▸ **MATERIAL PROVIDED**

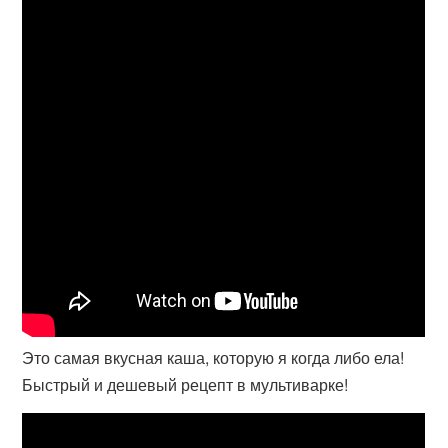
Это самая вкусная каша, которую я когда либо ела!
Быстрый и дешевый рецепт в мультиварке!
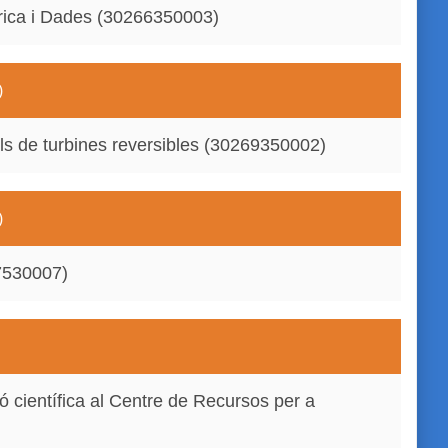
rica i Dades (30266350003)
)
als de turbines reversibles (30269350002)
)
67530007)
 científica al Centre de Recursos per a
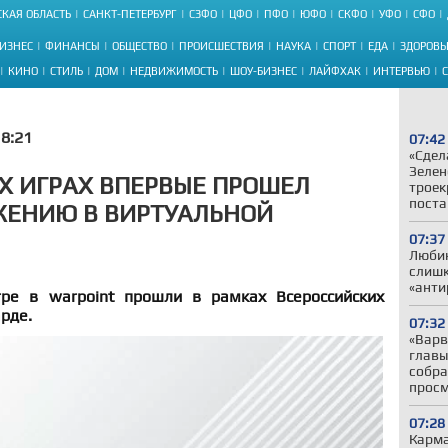
КАЯ ОБЛАСТЬ
САНКТ-ПЕТЕРБУРГ
СЗФО
ЦФО
ПФО
ЮФО
СКФО
УФО
СФО
ИЗНЕС
ФИНАНСЫ
ОБЩЕСТВО
ПРОИСШЕСТВИЯ
НАУКА
СПОРТ
ЕДА
ЗДОРОВЬ
КИНО
СТИЛЬ
ДОМ
НЕДВИЖИМОСТЬ
ШОУ-БИЗНЕС
ЛАЙФХАК
ИНТЕРВЬЮ
8:21
07:42
«Сдел
Зелен
Х ИГРАХ ВПЕРВЫЕ ПРОШЕЛ
троек
поста
ЖЕНИЮ В ВИРТУАЛЬНОЙ
07:37
Любин
слишк
«анти
ре в warpoint прошли в рамках Всероссийских
рде.
07:32
«Варв
главы
собра
прос
07:28
Карма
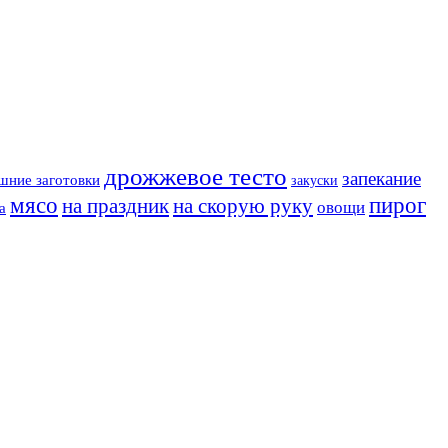
дрожжевое тесто
запекание
шние заготовки
закуски
мясо
пирог
на праздник
на скорую руку
овощи
а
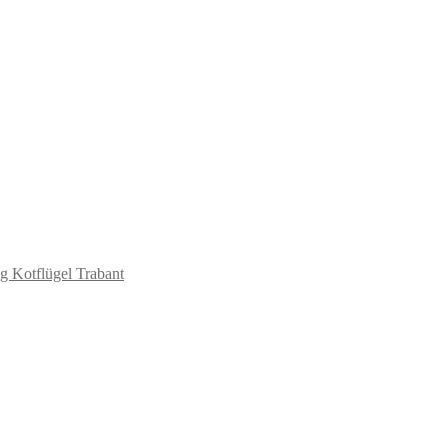
g Kotflügel Trabant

▸ **REQUIRED WORK**
With pictures left out, extract the lines from the one containing "als de turbines reversibles (30269350002)" to the end of the material above, both included, exactly as written.

▸ **RESPONSE FOR THIS EXERCISE**
als de turbines reversibles (30269350002)
)
67530007)
 científica al Centre de Recursos per a
КАЯ ОБЛАСТЬ
САНКТ-ПЕТЕРБУРГ
СЗФО
ЦФО
ПФО
ЮФО
СКФО
УФО
СФО
ИЗНЕС
ФИНАНСЫ
ОБЩЕСТВО
ПРОИСШЕСТВИЯ
НАУКА
СПОРТ
ЕДА
ЗДОРОВЬ
КИНО
СТИЛЬ
ДОМ
НЕДВИЖИМОСТЬ
ШОУ-БИЗНЕС
ЛАЙФХАК
ИНТЕРВЬЮ
8:21
07:42
«Сдел
Зелен
Х ИГРАХ ВПЕРВЫЕ ПРОШЕЛ
троек
поста
ЖЕНИЮ В ВИРТУАЛЬНОЙ
07:37
Любин
слишк
«анти
ре в warpoint прошли в рамках Всероссийских
рде.
07:32
«Варв
главы
собра
прос
07:28
Карма
дрожжевое тесто
запекание
шние заготовки
закуски
мясо
пирог
на праздник
на скорую руку
овощи
а
g Kotflügel Trabant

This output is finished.